Ch112063 is right about the ignition switch, but they usually aren't intermittent. Two common things happen. One is a broken cam on the end of the cylinder. The dash lights will work fine, but the switch won't go quite far enough to hit the "Crank" position. The other problem is burned contacts and overheated / melted wiring and terminals at the switch connector. These CAN cause intermittent problems, but generally not with the cranking circuit. It more commonly affects the accessory circuit, (power windows, radio, etc.). This is more commonly seen when people use the heater fan on its highest setting quite often.
If you hear one loud clunk from the starter but it doesn't turn the engine, suspect worn solenoid contacts. This is extremely common, and just cycling the ignition switch to the crank position repeatedly will eventually get it to crank. This will get worse over the next few weeks or months. The contacts can be replaced for 20 bucks, but most people just replace the entire starter. You should not bang on it with a hammer.

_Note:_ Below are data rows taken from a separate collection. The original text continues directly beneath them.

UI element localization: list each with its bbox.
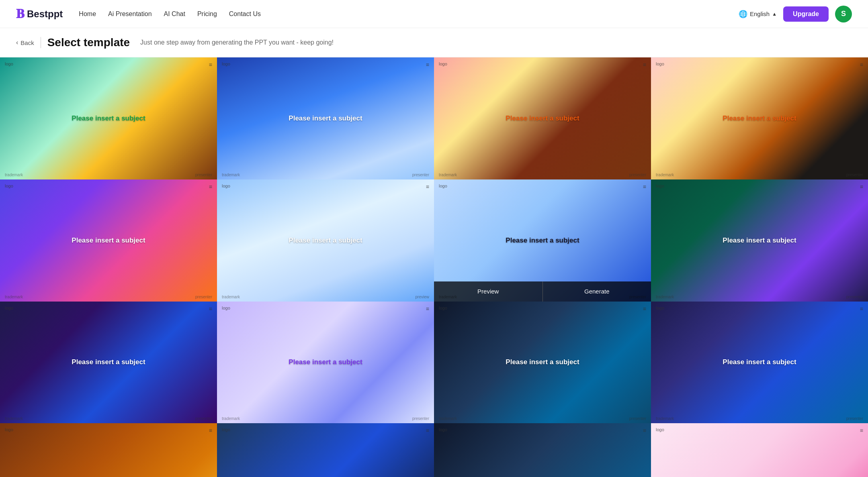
card-preview-button[interactable]: Preview (651, 281, 760, 302)
template-card-8[interactable]: logo≡Please insert a subjecttrademarkpre… (651, 179, 868, 302)
card-generate-button[interactable]: Generate (109, 403, 217, 423)
logo-b-letter: 𝐁 (16, 6, 25, 21)
card-menu-icon: ≡ (643, 427, 646, 434)
card-generate-button[interactable]: Generate (760, 281, 868, 302)
template-card-5[interactable]: logo≡Please insert a subjecttrademarkpre… (0, 179, 217, 302)
card-preview-button[interactable]: Preview (651, 403, 760, 423)
card-preview-button[interactable]: Preview (651, 159, 760, 179)
template-card-3[interactable]: logo≡Please insert a subjecttrademarkpre… (434, 57, 651, 179)
nav-ai-chat[interactable]: AI Chat (164, 10, 185, 18)
card-logo-text: logo (5, 306, 13, 310)
card-subject-label: Please insert a subject (716, 355, 802, 369)
card-overlay: PreviewGenerate (434, 281, 651, 302)
card-subject-label: Please insert a subject (65, 355, 151, 369)
card-logo-text: logo (439, 183, 447, 188)
template-card-11[interactable]: logo≡Please insert a subjecttrademarkpre… (434, 302, 651, 424)
chevron-left-icon: ‹ (16, 39, 18, 46)
card-menu-icon: ≡ (426, 183, 429, 190)
template-card-7[interactable]: logo≡Please insert a subjecttrademarkpre… (434, 179, 651, 302)
card-generate-button[interactable]: Generate (326, 403, 434, 423)
card-preview-button[interactable]: Preview (434, 281, 543, 302)
card-logo-text: logo (439, 427, 447, 432)
card-subject-label: Please insert a subject (282, 111, 368, 126)
card-logo-text: logo (656, 61, 664, 66)
card-subject-label: Please insert a subject (716, 111, 802, 126)
template-card-2[interactable]: logo≡Please insert a subjecttrademarkpre… (217, 57, 434, 179)
template-card-6[interactable]: logo≡Please insert a subjecttrademarkpre… (217, 179, 434, 302)
card-logo-text: logo (656, 427, 664, 432)
card-logo-text: logo (439, 61, 447, 66)
card-subject-label: Please insert a subject (716, 233, 802, 248)
card-logo-text: logo (5, 61, 13, 66)
card-subject-label: Please insert a subject (65, 111, 151, 126)
template-card-14[interactable]: logo≡Please insert a subjecttrademarkpre… (217, 423, 434, 477)
card-menu-icon: ≡ (426, 61, 429, 68)
card-generate-button[interactable]: Generate (543, 159, 651, 179)
card-generate-button[interactable]: Generate (760, 403, 868, 423)
logo-text: Bestppt (27, 8, 63, 20)
card-logo-text: logo (656, 183, 664, 188)
card-preview-button[interactable]: Preview (217, 281, 326, 302)
template-card-10[interactable]: logo≡Please insert a subjecttrademarkpre… (217, 302, 434, 424)
card-menu-icon: ≡ (209, 183, 212, 190)
upgrade-button[interactable]: Upgrade (783, 6, 829, 22)
card-generate-button[interactable]: Generate (760, 159, 868, 179)
nav: Home Ai Presentation AI Chat Pricing Con… (79, 10, 261, 18)
card-logo-text: logo (656, 306, 664, 310)
template-card-15[interactable]: logo≡Please insert a subjecttrademarkpre… (434, 423, 651, 477)
card-menu-icon: ≡ (209, 427, 212, 434)
card-subject-label: Please insert a subject (282, 355, 368, 369)
card-logo-text: logo (222, 427, 230, 432)
vertical-divider (41, 37, 41, 48)
template-card-9[interactable]: logo≡Please insert a subjecttrademarkpre… (0, 302, 217, 424)
card-preview-button[interactable]: Preview (0, 281, 109, 302)
nav-home[interactable]: Home (79, 10, 96, 18)
card-generate-button[interactable]: Generate (326, 159, 434, 179)
card-subject-label: Please insert a subject (499, 233, 585, 248)
card-menu-icon: ≡ (643, 183, 646, 190)
avatar[interactable]: S (835, 6, 852, 22)
template-card-1[interactable]: logo≡Please insert a subjecttrademarkpre… (0, 57, 217, 179)
card-generate-button[interactable]: Generate (543, 281, 651, 302)
card-preview-button[interactable]: Preview (217, 159, 326, 179)
card-preview-button[interactable]: Preview (217, 403, 326, 423)
card-preview-button[interactable]: Preview (0, 159, 109, 179)
globe-icon: 🌐 (739, 10, 747, 18)
card-generate-button[interactable]: Generate (109, 281, 217, 302)
card-generate-button[interactable]: Generate (326, 281, 434, 302)
logo[interactable]: 𝐁 Bestppt (16, 6, 63, 21)
template-card-16[interactable]: logo≡Please insert a subjecttrademarkpre… (651, 423, 868, 477)
card-menu-icon: ≡ (860, 427, 863, 434)
language-label: English (750, 10, 770, 17)
header-right: 🌐 English ▲ Upgrade S (739, 6, 852, 22)
header: 𝐁 Bestppt Home Ai Presentation AI Chat P… (0, 0, 868, 28)
card-generate-button[interactable]: Generate (543, 403, 651, 423)
card-menu-icon: ≡ (209, 306, 212, 312)
card-menu-icon: ≡ (643, 306, 646, 312)
card-generate-button[interactable]: Generate (109, 159, 217, 179)
card-logo-text: logo (222, 61, 230, 66)
card-preview-button[interactable]: Preview (0, 403, 109, 423)
card-subject-label: Please insert a subject (499, 355, 585, 369)
card-preview-button[interactable]: Preview (434, 403, 543, 423)
header-left: 𝐁 Bestppt Home Ai Presentation AI Chat P… (16, 6, 261, 21)
page-subtitle: Just one step away from generating the P… (140, 39, 334, 46)
template-card-4[interactable]: logo≡Please insert a subjecttrademarkpre… (651, 57, 868, 179)
page-header: ‹ Back Select template Just one step awa… (0, 28, 868, 57)
card-menu-icon: ≡ (860, 61, 863, 68)
nav-contact-us[interactable]: Contact Us (229, 10, 261, 18)
card-menu-icon: ≡ (860, 306, 863, 312)
back-button[interactable]: ‹ Back (16, 39, 34, 46)
card-logo-text: logo (222, 306, 230, 310)
template-card-13[interactable]: logo≡Please insert a subjecttrademarkpre… (0, 423, 217, 477)
template-card-12[interactable]: logo≡Please insert a subjecttrademarkpre… (651, 302, 868, 424)
language-selector[interactable]: 🌐 English ▲ (739, 10, 777, 18)
card-menu-icon: ≡ (426, 427, 429, 434)
card-logo-text: logo (222, 183, 230, 188)
chevron-up-icon: ▲ (772, 11, 777, 17)
card-preview-button[interactable]: Preview (434, 159, 543, 179)
card-logo-text: logo (439, 306, 447, 310)
nav-pricing[interactable]: Pricing (197, 10, 217, 18)
template-grid: logo≡Please insert a subjecttrademarkpre… (0, 57, 868, 477)
nav-ai-presentation[interactable]: Ai Presentation (108, 10, 152, 18)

That worked many years ago with big heavy starters to jar worn brushes into making temporary contact. These starters have permanent magnets glued to the case instead of windings of wire that are bolted on. Banging on them will break them loose, and there is no practical repair then other than total starter replacement. These brushes never wear out. You'll go through a dozen sets of contacts before one set of brushes.
The additional clue it's worn solenoid contacts is the headlights and dome lights will not dim very much when trying to crank the engine. If the lights do dim when trying to crank the engine, suspect what ch112063 said about battery cables, terminals, and the battery itself.